WHAT IS REQUIRED =
In the records below, find the line containing "trachea — segment it." and restate it and all lines after it exactly, through the last line.

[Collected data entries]
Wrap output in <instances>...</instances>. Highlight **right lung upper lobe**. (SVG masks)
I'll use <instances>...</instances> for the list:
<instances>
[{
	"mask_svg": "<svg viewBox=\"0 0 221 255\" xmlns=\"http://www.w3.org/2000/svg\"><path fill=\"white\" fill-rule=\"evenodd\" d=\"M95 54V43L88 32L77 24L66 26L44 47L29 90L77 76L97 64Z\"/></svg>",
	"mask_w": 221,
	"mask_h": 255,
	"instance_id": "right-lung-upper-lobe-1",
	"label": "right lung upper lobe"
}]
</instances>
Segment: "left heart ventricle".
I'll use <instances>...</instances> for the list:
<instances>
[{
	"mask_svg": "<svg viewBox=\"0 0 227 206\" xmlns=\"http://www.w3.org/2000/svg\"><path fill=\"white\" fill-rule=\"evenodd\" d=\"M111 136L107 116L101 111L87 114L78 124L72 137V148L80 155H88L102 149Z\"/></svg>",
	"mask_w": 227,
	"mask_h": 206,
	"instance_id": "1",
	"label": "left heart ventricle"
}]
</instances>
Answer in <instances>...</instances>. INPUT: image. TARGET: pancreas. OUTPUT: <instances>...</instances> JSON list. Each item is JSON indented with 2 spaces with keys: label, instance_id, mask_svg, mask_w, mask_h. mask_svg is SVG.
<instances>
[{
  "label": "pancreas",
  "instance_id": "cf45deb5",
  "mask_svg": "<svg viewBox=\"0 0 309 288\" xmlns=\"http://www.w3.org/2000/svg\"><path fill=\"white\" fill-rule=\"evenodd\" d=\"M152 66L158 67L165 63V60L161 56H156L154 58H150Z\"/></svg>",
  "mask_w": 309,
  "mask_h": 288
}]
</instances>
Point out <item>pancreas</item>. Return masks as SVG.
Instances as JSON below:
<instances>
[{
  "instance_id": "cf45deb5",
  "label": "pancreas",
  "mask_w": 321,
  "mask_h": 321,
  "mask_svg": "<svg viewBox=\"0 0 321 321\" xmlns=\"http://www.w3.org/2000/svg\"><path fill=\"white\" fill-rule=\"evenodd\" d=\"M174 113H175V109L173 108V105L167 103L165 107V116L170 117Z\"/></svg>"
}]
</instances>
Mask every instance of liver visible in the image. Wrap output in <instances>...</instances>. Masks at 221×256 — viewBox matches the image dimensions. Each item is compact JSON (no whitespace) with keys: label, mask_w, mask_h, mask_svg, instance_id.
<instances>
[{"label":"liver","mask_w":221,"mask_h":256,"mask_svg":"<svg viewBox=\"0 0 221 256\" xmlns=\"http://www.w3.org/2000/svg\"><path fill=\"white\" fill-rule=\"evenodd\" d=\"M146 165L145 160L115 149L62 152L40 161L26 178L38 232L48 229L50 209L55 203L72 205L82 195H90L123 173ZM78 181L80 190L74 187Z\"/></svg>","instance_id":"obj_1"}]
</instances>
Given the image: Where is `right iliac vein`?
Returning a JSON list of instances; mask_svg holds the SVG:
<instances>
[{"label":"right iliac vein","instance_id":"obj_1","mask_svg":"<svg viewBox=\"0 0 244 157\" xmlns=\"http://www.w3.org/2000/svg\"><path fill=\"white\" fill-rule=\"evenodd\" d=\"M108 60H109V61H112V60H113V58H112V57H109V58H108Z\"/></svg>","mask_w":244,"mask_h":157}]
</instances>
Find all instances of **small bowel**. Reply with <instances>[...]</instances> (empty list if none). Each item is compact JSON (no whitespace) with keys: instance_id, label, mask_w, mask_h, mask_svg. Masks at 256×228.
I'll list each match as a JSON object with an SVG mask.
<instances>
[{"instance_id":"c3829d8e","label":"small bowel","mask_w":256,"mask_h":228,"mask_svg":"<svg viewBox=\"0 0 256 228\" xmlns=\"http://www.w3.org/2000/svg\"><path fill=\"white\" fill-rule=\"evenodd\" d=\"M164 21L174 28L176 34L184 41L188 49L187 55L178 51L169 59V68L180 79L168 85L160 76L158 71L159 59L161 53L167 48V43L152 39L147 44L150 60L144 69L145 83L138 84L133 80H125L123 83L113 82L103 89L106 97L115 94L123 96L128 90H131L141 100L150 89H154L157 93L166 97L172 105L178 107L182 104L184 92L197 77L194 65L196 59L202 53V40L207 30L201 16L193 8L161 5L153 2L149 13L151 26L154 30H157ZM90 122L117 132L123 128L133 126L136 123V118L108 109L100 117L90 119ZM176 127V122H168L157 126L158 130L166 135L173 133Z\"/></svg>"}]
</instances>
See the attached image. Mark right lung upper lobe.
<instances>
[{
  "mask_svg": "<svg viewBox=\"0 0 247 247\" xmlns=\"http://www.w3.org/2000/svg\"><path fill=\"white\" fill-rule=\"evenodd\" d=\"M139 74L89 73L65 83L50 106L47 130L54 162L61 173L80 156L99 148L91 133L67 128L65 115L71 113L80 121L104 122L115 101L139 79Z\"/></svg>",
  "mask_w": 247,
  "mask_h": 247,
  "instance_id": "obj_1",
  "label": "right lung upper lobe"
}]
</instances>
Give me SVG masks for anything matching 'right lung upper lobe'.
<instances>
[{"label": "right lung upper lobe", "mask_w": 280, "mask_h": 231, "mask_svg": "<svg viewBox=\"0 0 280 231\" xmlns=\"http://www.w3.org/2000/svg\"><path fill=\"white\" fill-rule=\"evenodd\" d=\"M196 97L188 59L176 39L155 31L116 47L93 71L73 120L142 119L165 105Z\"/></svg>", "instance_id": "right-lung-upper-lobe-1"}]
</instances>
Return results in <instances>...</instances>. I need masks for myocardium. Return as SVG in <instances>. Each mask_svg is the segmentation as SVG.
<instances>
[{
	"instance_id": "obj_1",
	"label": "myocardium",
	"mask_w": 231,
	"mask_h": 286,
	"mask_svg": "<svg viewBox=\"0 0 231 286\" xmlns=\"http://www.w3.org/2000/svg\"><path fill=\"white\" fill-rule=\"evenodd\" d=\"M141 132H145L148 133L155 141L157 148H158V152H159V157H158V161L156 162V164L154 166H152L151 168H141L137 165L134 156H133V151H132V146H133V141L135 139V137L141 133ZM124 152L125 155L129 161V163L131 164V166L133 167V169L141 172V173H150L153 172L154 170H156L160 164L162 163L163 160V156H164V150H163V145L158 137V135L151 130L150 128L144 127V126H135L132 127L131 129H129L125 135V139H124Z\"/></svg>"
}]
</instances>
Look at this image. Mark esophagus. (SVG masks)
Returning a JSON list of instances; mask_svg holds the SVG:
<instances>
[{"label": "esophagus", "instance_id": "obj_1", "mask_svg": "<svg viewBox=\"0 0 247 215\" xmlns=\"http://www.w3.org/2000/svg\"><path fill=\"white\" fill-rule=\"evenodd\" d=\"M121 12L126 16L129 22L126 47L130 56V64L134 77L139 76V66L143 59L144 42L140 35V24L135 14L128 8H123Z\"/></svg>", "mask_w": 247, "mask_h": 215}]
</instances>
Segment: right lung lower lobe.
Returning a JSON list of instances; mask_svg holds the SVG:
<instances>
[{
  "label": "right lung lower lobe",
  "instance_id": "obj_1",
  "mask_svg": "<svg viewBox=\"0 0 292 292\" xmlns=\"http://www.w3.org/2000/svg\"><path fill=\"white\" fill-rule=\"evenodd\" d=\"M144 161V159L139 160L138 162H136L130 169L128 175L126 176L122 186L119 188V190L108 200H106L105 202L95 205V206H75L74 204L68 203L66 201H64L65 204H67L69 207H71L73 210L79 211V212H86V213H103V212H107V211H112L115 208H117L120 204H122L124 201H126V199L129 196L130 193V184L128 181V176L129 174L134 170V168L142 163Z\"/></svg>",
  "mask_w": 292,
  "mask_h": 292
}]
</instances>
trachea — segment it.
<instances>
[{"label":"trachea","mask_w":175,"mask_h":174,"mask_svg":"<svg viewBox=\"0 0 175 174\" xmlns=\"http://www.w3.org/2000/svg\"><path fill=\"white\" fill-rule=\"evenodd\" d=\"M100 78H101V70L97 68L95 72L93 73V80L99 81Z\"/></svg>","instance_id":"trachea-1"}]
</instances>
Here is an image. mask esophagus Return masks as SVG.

TASK OUTPUT =
trachea — segment it.
<instances>
[{"label":"trachea","mask_w":175,"mask_h":174,"mask_svg":"<svg viewBox=\"0 0 175 174\" xmlns=\"http://www.w3.org/2000/svg\"><path fill=\"white\" fill-rule=\"evenodd\" d=\"M100 78H101V70L97 68L95 72L93 73V80L99 81Z\"/></svg>","instance_id":"trachea-1"}]
</instances>
Here is an image. mask esophagus Return masks as SVG.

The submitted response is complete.